The most important reality, in my view, is the surprise factor (or lack thereof). The baby boomer generation did not just start aging and retiring in large numbers last month—these shifts have been unfolding for decades. What tends to move markets are unexpected developments that add or subtract trillions from global GDP—not slow-moving, well-known changes like we’re seeing with demographics.

The other problem with the “Great Boomer Selloff” theory is that it makes incorrect assumptions about retail investor behavior, while also overstating the impact that a generation of retail investors can have on the stock market.

Let’s start with the former. The baby boomer generation spans nearly two decades, from ages 61 to 79. Will all boomers start selling stocks en masse at the same time? I highly doubt it. If there’s a net drawdown, it will likely unfold over time—not in a single, market-shaking event. Many boomers will continue to buy and hold stocks for years to come, whether it’s to generate the growth needed to span longer retirements, to continue building wealth for legacy purposes, or to generate income via dividends. In other words, it is far from assured that boomers will abandon equities as they age.

On the latter point of overstating retail investor impact, it’s important to remember that retail trading is only one part of the demand equation. Institutional investors like pension funds, endowments, sovereign wealth funds, and insurance companies are massive market participants with long investment horizons. Institutions don’t invest for 10 or even 20-year time horizons, they’re thinking much longer term. Many are also required to maintain equity exposure to meet future obligations. And this does not even factor-in the consistent demand from corporate share buybacks.

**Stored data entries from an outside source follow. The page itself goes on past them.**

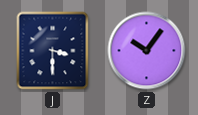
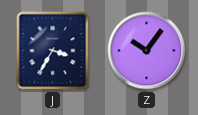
J: 3:30 -> 3:35
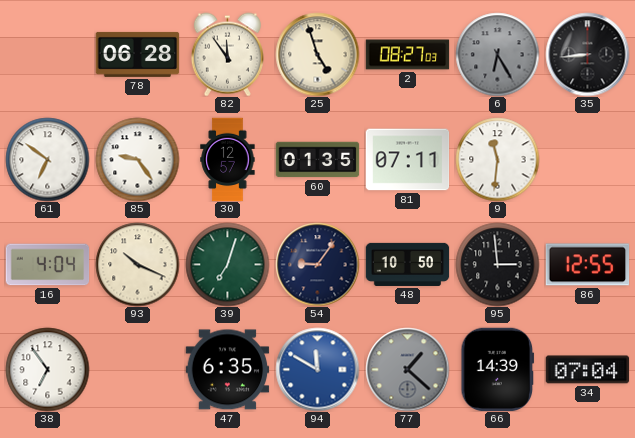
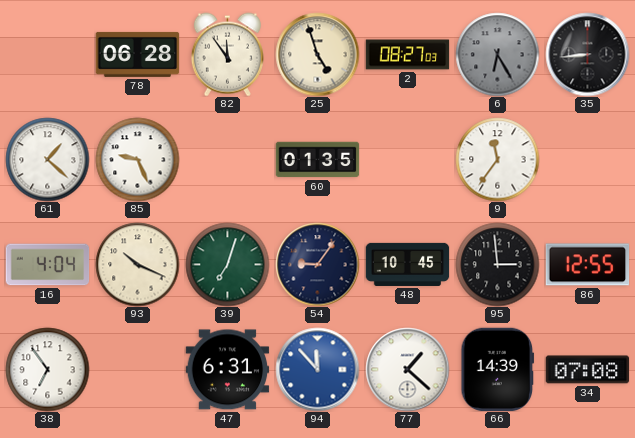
61: 6:51 -> 1:22
85: 9:24 -> 9:26
30: 12:57 -> none
81: 07:11 -> none
9: 11:31 -> 11:36
48: 10:50 -> 10:45
47: 6:35 -> 6:31
94: 11:50 -> 11:53
77 dial: grey -> white
34: 07:04 -> 07:08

On the supply side, equity markets look different than they did when boomers were accumulating assets in the 1980s and 1990s. The number of publicly traded U.S. companies has declined significantly from more than 7,000 in the late 1990s to around 3,700 today. That’s due to several forces: fewer IPOs, a preference for staying private, a surge in mergers and acquisitions, and sustained corporate buyback programs. In short, the supply of investable equities has been shrinking. Even if demand from one generation softens slightly, there are fewer shares available to push prices lower.

Lastly, Millennials and Gen Z are increasingly participating in equity market investing. They’re investing through workplace retirement plans, brokerage platforms, and digital tools that make market access easier than ever. They may not be able to fully replace boomer demand overnight—but they don’t have to. Their growing participation is part of a longer-term transition that should help support demand over time.

Bottom Line for Investors

Demographics are important, but they’re not a massive surprise force moving the stock market. The “Great Boomer Selloff” suggests that a generation of investors is poised to shock the markets with asset allocation adjustments in their retirement years, but the theory omits the reality that markets are shaped by a wide range of forces: supply and demand, institutional behavior, investor psychology, and more.

I’ve also seen this worry play out before. The theory that shifting demographics would adversely impact the stock market has been circulating for decades, and yet the stock market trades today near all-time highs with new generations of investors participating. I don’t expect that to change as baby boomers get older.

Reuters. May 23, 2025. https://advisor.zacksim.com/e/376582/verwhelm-us-stocks-2025-05-23-/5t3z4m/1242320052/h/vAqtUW7H53T-HJvYhYwGMtUdOIxwhsnVolBnWOi_Qp0

DISCLOSURE
Past performance is no guarantee of future results. Inherent in any investment is the potential for loss.

Zacks Investment Management, Inc. is a wholly-owned subsidiary of Zacks Investment Research. Zacks Investment Management is an independent Registered Investment Advisory firm and acts as an investment manager for individuals and institutions. Zacks Investment Research is a provider of earnings data and other financial data to institutions and to individuals.

This material is being provided for informational purposes only and nothing herein constitutes investment, legal, accounting or tax advice, or a recommendation to buy, sell or hold a security. Do not act or rely upon the information and advice given in this publication without seeking the services of competent and professional legal, tax, or accounting counsel. Publication and distribution of this article is not intended to create, and the information contained herein does not constitute, an attorney-client relationship. No recommendation or advice is being given as to whether any investment or strategy is suitable for a particular investor. It should not be assumed that any investments in securities, companies, sectors or markets identified and described were or will be profitable. All information is current as of the date of herein and is subject to change without notice. Any views or opinions expressed may not reflect those of the firm as a whole.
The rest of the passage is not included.